Un géographe sait toujours garder les pieds sur terre même quand les moulins lui font tourner la tête, au point d’y consacrer sa vie de chercheur au travers d’une centaine d’articles scientifiques et d’une douzaine d’ouvrages de référence. Et les moulins ne sont qu’un aspect des quarante années d’études que Jean-Pierre Henri Azéma aura à ce jour dédié au patrimoine, celui des techniques et de l’industrie, de l’eau et de l’environnement sur tous les terrains d’investigations possibles, de l’Aveyron à l’Europe entière. Il a 22 ans en 1982, quand ses parents héritent un moulin du XVIe siècle, assoupi sur un chenal de dérivation de la rivière Aveyron, à quelques encablures de Sévérac-le-Château. La vénérable bâtisse, que son arrière-grand-père Jean Baptiste Gaches-Dides avait achetée en 1852, est alors ruinée. Il va s’employer avec ses deux sœurs aînées à le rénover dans les règles de l’art, à remonter sa mécanique. Un gamin du voisinage contemple un jour les travaux : " A quoi ça sert un moulin ?, me dit-il. Ce sera le déclic ", confie celui qui, à l’époque est doctorant en géographie, et se passionne… pour les arbres.

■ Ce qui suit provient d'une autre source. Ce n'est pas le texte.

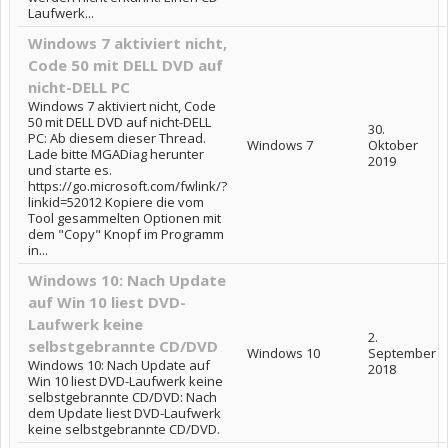
Laufwerk...
Windows 7 aktiviert nicht,
Code 50 mit DELL DVD auf
nicht-DELL PC
Windows 7 aktiviert nicht, Code
50 mit DELL DVD auf nicht-DELL
30.
PC: Ab diesem dieser Thread.
Windows 7
Oktober
Lade bitte MGADiag herunter
2019
und starte es.
https://go.microsoft.com/fwlink/?
linkid=52012 Kopiere die vom
Tool gesammelten Optionen mit
dem "Copy" Knopf im Programm
in...
Windows 10: Nach Update
auf Win 10 liest DVD-
Laufwerk keine
2.
selbstgebrannte CD/DVD
Windows 10
September
Windows 10: Nach Update auf
2018
Win 10 liest DVD-Laufwerk keine
selbstgebrannte CD/DVD: Nach
dem Update liest DVD-Laufwerk
keine selbstgebrannte CD/DVD.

Les moulins s’affirmeront quand, pour payer ses études, il court les travaux de recherche pour sa maîtrise. Le groupe d’études et de programmation de la DDE de l’Aveyron lui propose de se pencher sur les chaussées du Rance. " Personne d’autre ne s’y était jamais intéressé. L’Abbé Aliès, maire de Belmont me les fera découvrir, je vais alors faire 600 km à pied et à vélo pour arpenter les méandres de la rivière et sa cinquantaine de chaussées, de Muratel jusqu’à Plaisance. Je vais donc me confronter aux chaussées avant de m’intéresser aux moulins, dont nul ne profitait guère ! " Il est vrai qu’entre les deux il n’y a qu’un pas à franchir. Et parce qu’il s’est " fait rattraper par l’histoire de ma famille ", son moulin de Sévérac sera donc le fil conducteur d’une carrière d’expert vouée au patrimoine, celui relie la main de l’homme à son environnement.

Une passion, toujours aussi vivace aujourd’hui pour ce géographe, hydraulicien et… juriste. Car remonter un moulin n’est pas un long fleuve tranquille, il faut des documents attestant de l’histoire du lieu, des registres portant trace de sa présence avant la Révolution, des preuves en tout genre réclamées par les Eaux et Forêts… Une jungle administrative qui le mènera à pousser la porte des Archives départementales et à rencontrer leur conservateur, Jean Delmas.

Il en naîtra en 1985 une thèse sur les moulins de l’Aveyron, qui fait toujours autorité aujourd’hui. Dans ce sillage, Jean-Pierre Henri Azéma crée en 1987 l’Aram, Association rouergate des amis des moulins affiliée à une fédération dont il sera 25 ans durant le vice-président. Un repaire de passionnés convaincus de transmettre aux générations futures une part d’histoire économique, industrielle et humaine, à travers conférences, études et ouvrages de référence. " Ce qui m’intéresse en tant que géographe, c’est l’humain, c’est sauver la mémoire des hommes. Mon souci, c’est la communication, la transmission de cette mémoire. Le savoir, on le multiplie en l’offrant dans un livre, en recueillant les témoignages. Et ce sont les sujets des livres qui viennent à moi ".

Il reste en ce domaine toujours à faire, mais Jean-Pierre Henri Azéma a sans aucun doute déjà accompli l’essentiel de sa mission.